Diament did not go in for politics. He had no opinions and knew that decisions were made on high because the people at the top were aware of the bigger picture. Diament just said no. But he often got the feeling that he was the only person not to derive pleasure from it.
At times, the young policeman wondered whether his skin colour had played a part in this posting. Whether it might have been deemed the safest way to judge how far his loyalty stretched. Whether the powers-that-be were afraid that his half-caste status inevitably made him into a brother, an accomplice, as if gangs formed with the help of a Pantone colour chart. In his team, there were a couple of second-generation guys of North African origin. Were they going through some kind of initiation ceremony too? That said, the police now recruited from a far wider range of backgrounds. Things had changed.
Some things. Perhaps not his white working-class pals.

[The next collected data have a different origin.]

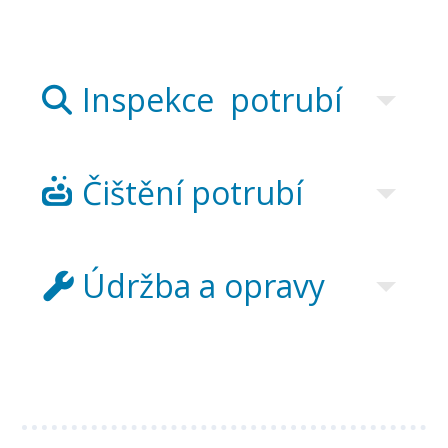
Inspekce potrubí
Čištění potrubí
Údržba a opravy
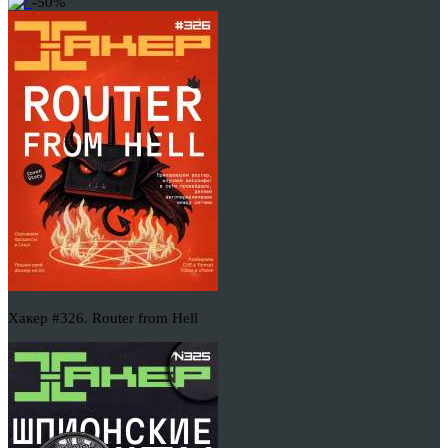
-50%
Хакер #326. Router from Hell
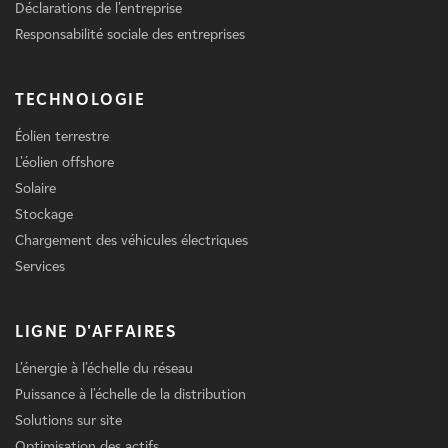
Déclarations de l'entreprise
Responsabilité sociale des entreprises
TECHNOLOGIE
Éolien terrestre
L'éolien offshore
Solaire
Stockage
Chargement des véhicules électriques
Services
LIGNE D'AFFAIRES
L'énergie à l'échelle du réseau
Puissance à l'échelle de la distribution
Solutions sur site
Optimisation des actifs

Every morning, Diament ignored the mocking looks as he opened his locker. The disparaging remarks and the jokes – of course you’ve got to be able to take a joke. We’re all on the same side, right? Right, guys? These men – just a handful of loudmouths, really – were scraping the barrel in terms of intelligence, leaning hard on the one quality that afforded them any importance whatsoever. They were white – that was all they had going for them, so they wore it on their sleeves, buffing it up, massaging it to make up for their piddly frames. Basile Diament’s height spared him any direct confrontation, not to mention the need to talk back. He would shut his locker, check the final button on his uniform, and leave the changing room. He kept to his path.
His mother had warned him about this from an early age: “Until you’re thirty, don’t react to anything, my boy. No-one makes wise decisions until they’re at least that age. Play the game until you’re thirty, then take the time to think and speak. Before that, it’s just too tedious.”

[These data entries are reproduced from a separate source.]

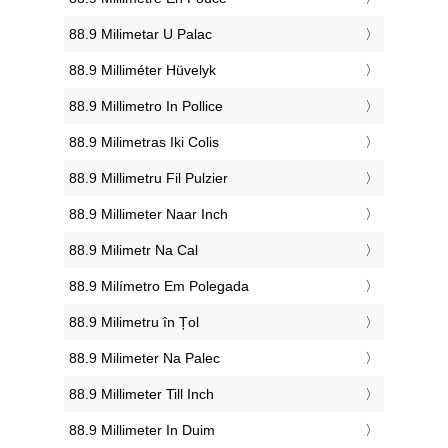
‎88.9 Milimetar U Palac
‎88.9 Milliméter Hüvelyk
‎88.9 Millimetro In Pollice
‎88.9 Milimetras Iki Colis
‎88.9 Millimetru Fil Pulzier
‎88.9 Millimeter Naar Inch
‎88.9 Milimetr Na Cal
‎88.9 Milímetro Em Polegada
‎88.9 Milimetru în Țol
‎88.9 Milimeter Na Palec
‎88.9 Millimeter Till Inch
‎88.9 Millimeter In Duim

Diament had put up a defence made of steel and concrete. The structure was sound, albeit with a bit of flexibility. Enough to weather strong winds or withstand the odd tremor. But one day the first bolt would come loose and the whole thing would come crashing down. Not anytime soon, he hoped.
He returned to his booth, with its bulletproof window, and sat on his stool.
*
Instinctively, the thin man came towards him. A flicker appeared in his eyes when he saw the officer; not a roaring fire, more like the last gasp of a match. No. No, Diament begged inside. Don’t let hope creep up on you. My colour means nothing. Not to you, at least. Only to them.
In his bedroom at night, Basile cried often, to release the pressure, to wash away the memory of those faces that had reached the end of the road, but were still so far from arriving. They would have left again already. In the space of a few hours, they would remake a journey that had taken them so many months and so much grief. For a moment or two, Basile would let his tears flow with theirs. He had been a traitor to both factions.
He had stuck at it, passing his exams and earning his stripes. He played the game, waiting patiently to turn thirty. He was still going, and soon he would be back in action.
The month before, it had taken just one second for him to stray off-course. One fleeting moment at the police fair and here he was in this tiny office.
It was recoverable. Open dossiers, maintain communications and soon he would be back in the Varappe Division.
Commissaire Serge Rufus’s murder.
Their instructions: only hand over files that are of no interest; forget to include important sheets in their reports. We don’t want those loose cannons investigating anything of substance. Don’t let them snap at our heels. The case was practically sewn up anyway. A guy had confessed that very morning.
So, which files would he send next?
Diament smiled. This pile here seemed just the ticket.